The acquisition, according to the ACCC, would increase Virtus’s already substantial market share in Brisbane and Melbourne, with further concerns raised over the changes to the market in Sydney.
In addition, the ACCC argues that Adora has been a “vigorous” competitor, pushing prices for IVF services lower through its low-cost model.
“A reduction in competition is likely to result in increased IVF prices, adding to the financial impact on consumers seeking to fulfil their wish for having children,” Mr Sims continued, noting that it was already an expensive and difficult process.
To circumvent that concern, Virtus had offered the ACCC a temporary “hold separate” proposal, meaning Virtus would acquire Adora but commit to keeping the business separate.

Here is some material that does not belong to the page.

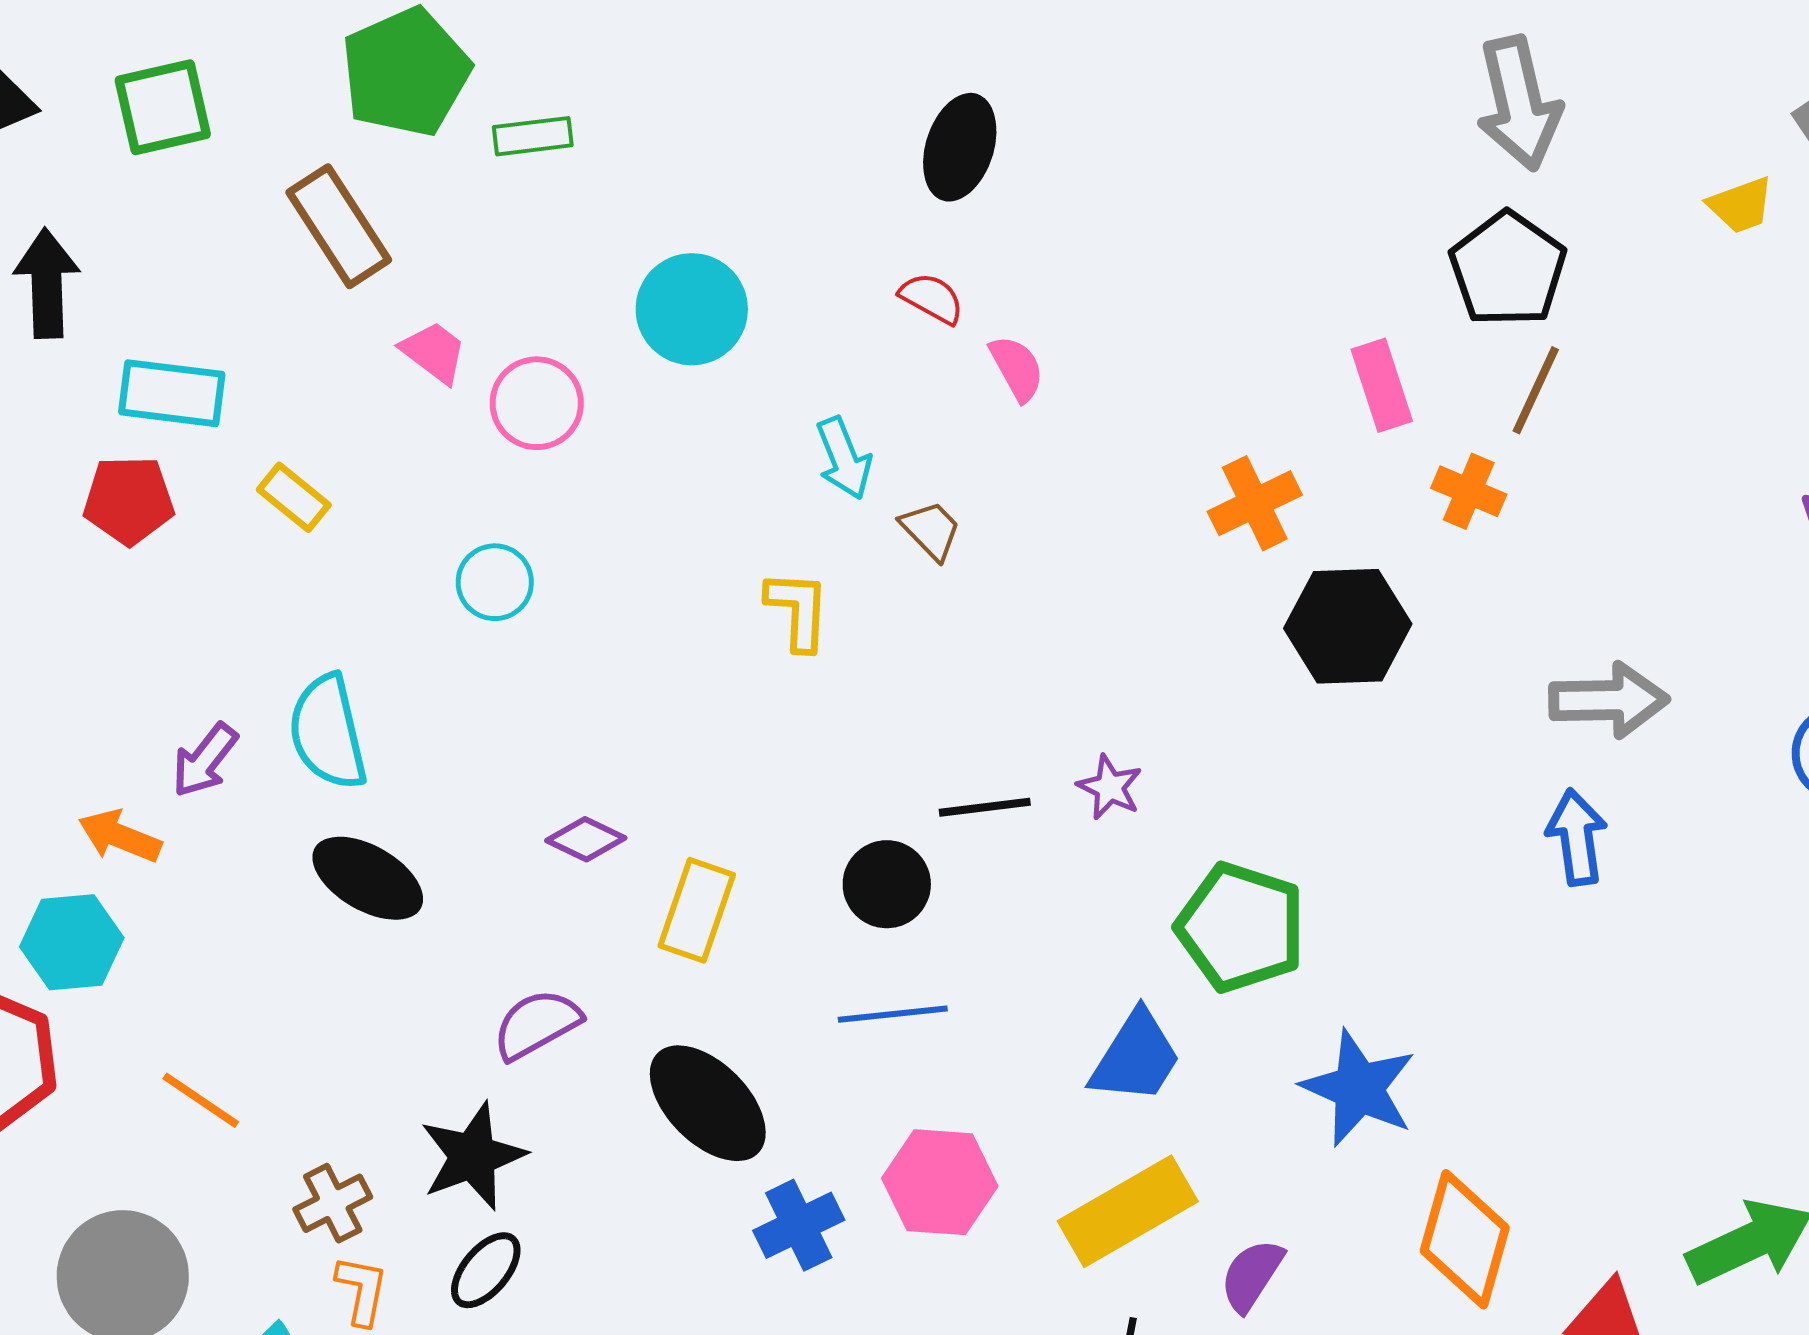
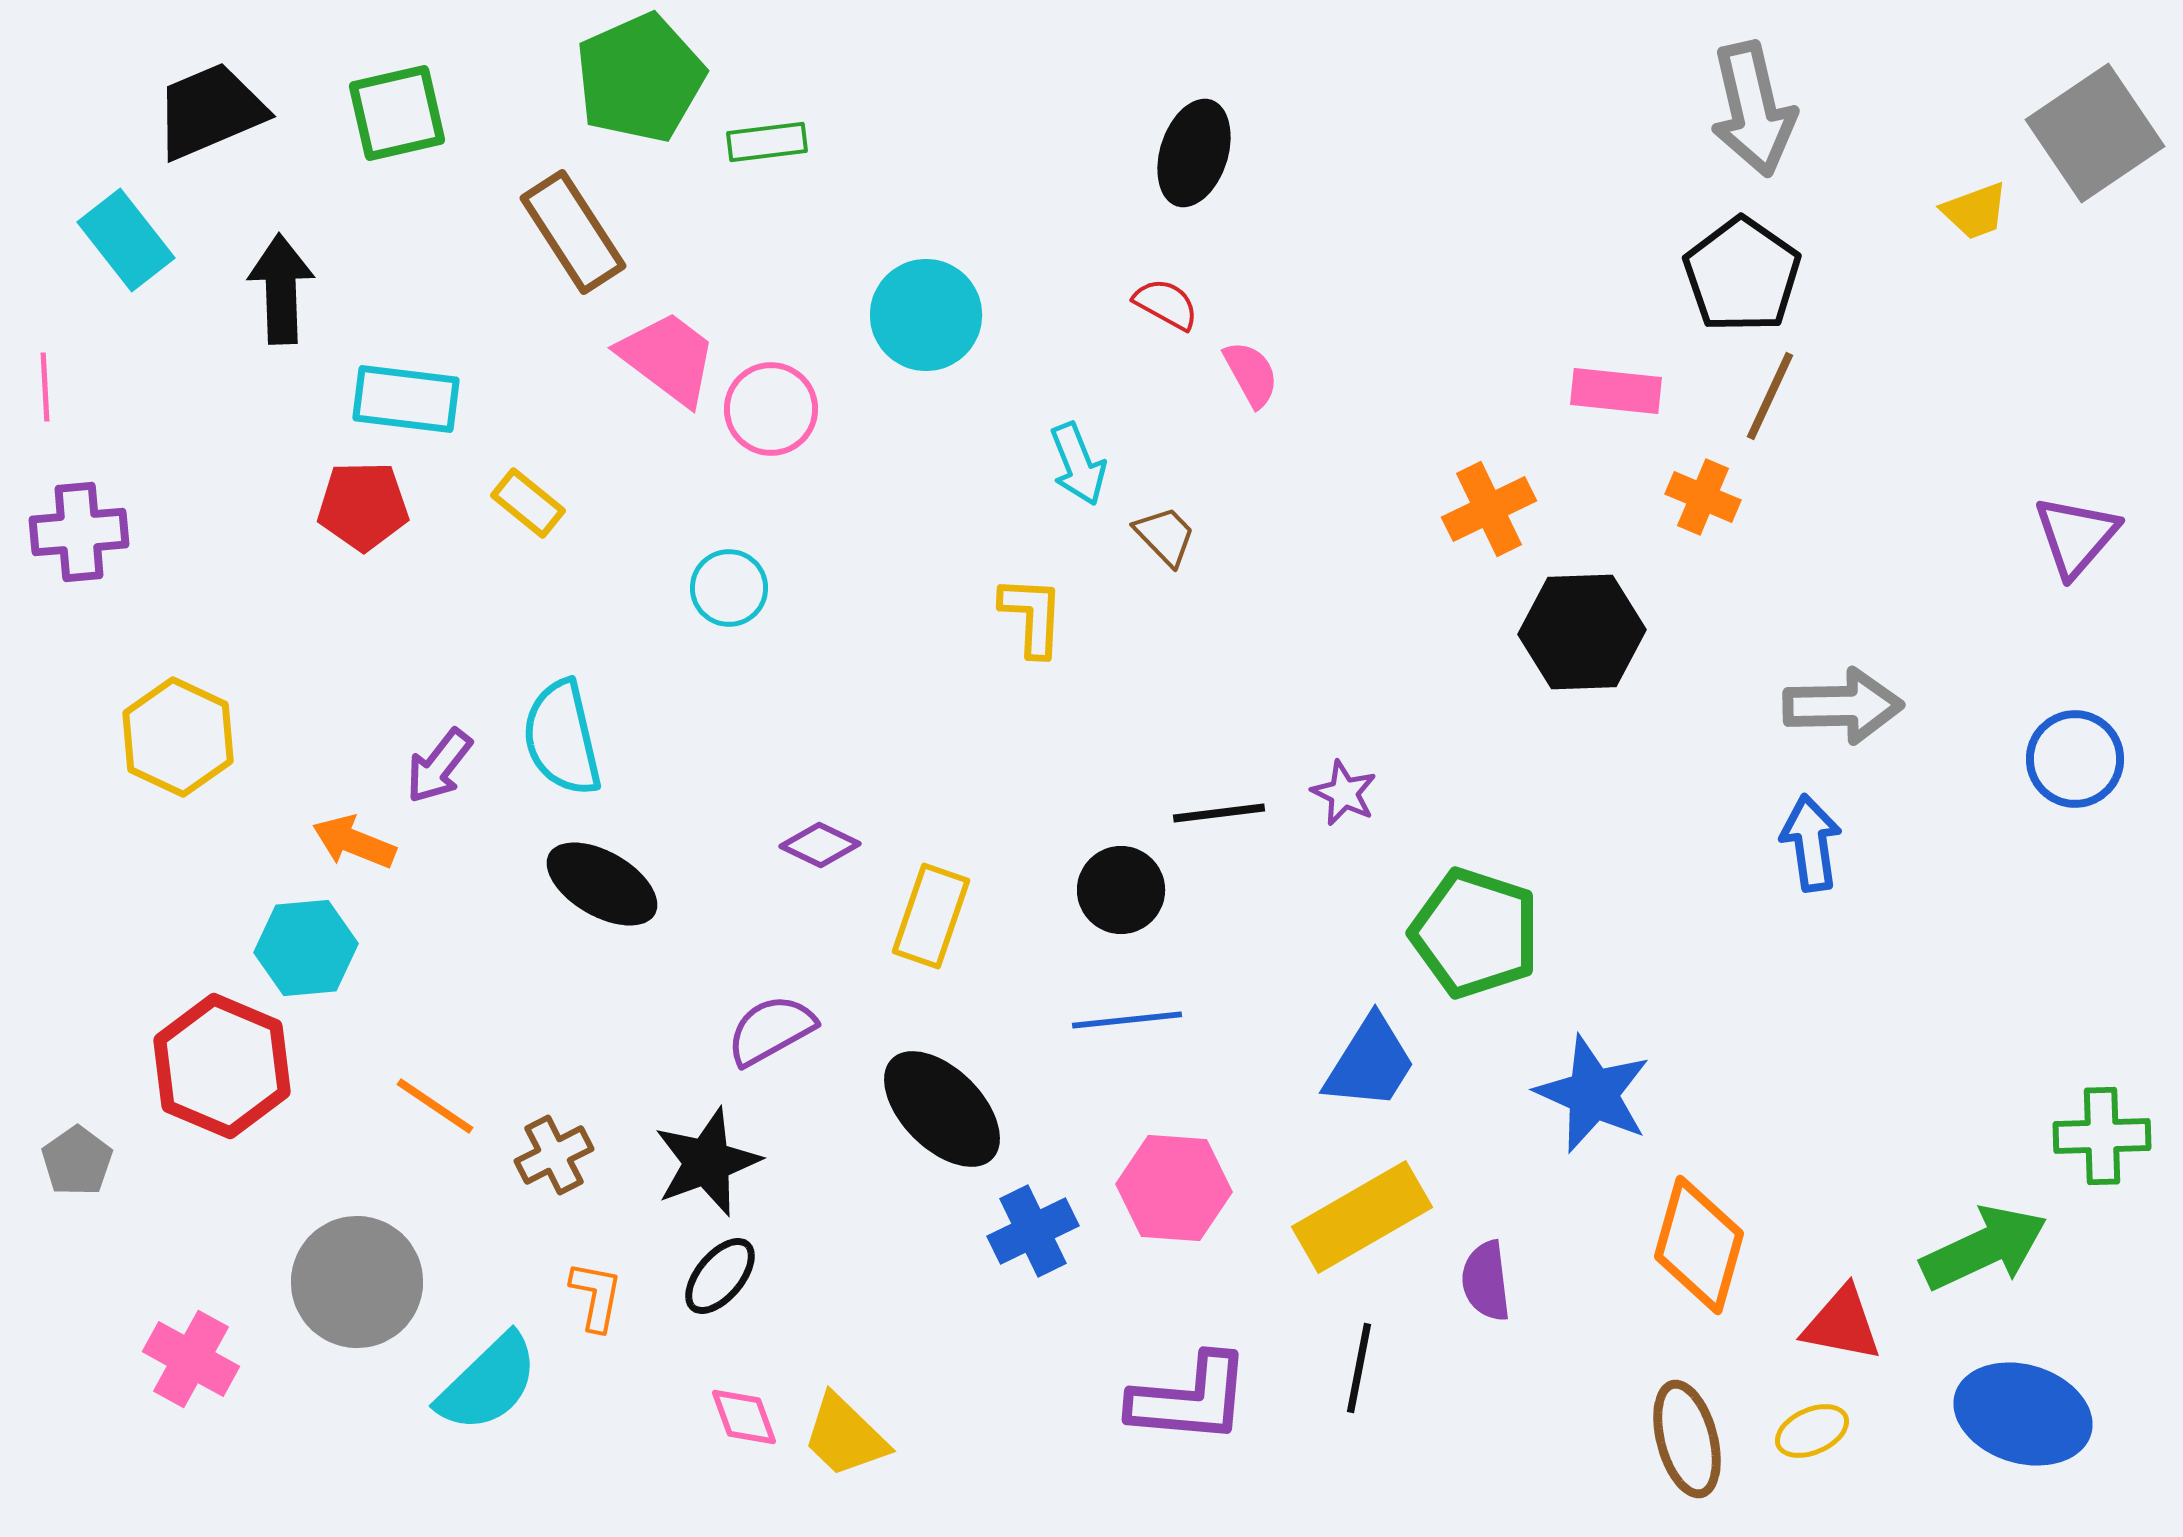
pink trapezoid: (434, 352) -> (668, 358), size x1.5
pink rectangle: (1382, 385) -> (1616, 391), turned -66
brown cross: (333, 1203) -> (554, 1155), moved
purple semicircle: (1252, 1275) -> (1486, 1281), turned -40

But that was not accepted by the ACCC, which called it an “inferior option” that was unlikely to be effective in maintaining Adora as a “vigorous and effective competitor”.
“The ACCC considers that there are no compelling reasons other than commercial convenience for the transaction to proceed at this time,” Mr Sims said.
In a statement released today, Virtus said it remained committed to completing the acquisition and that it would defend any legal proceedings.
“Situations like this demonstrate why we believe Australia needs a formal merger regime, under which companies cannot complete transactions which raise potential competition issues before they allow adequate time for ACCC approval,” Mr Sims concluded.
Shares in Virtus Health were up 0.73 per cent to $5.49, while Healius was up 1.08 per cent to $4.70 at the close of trading on Wednesday.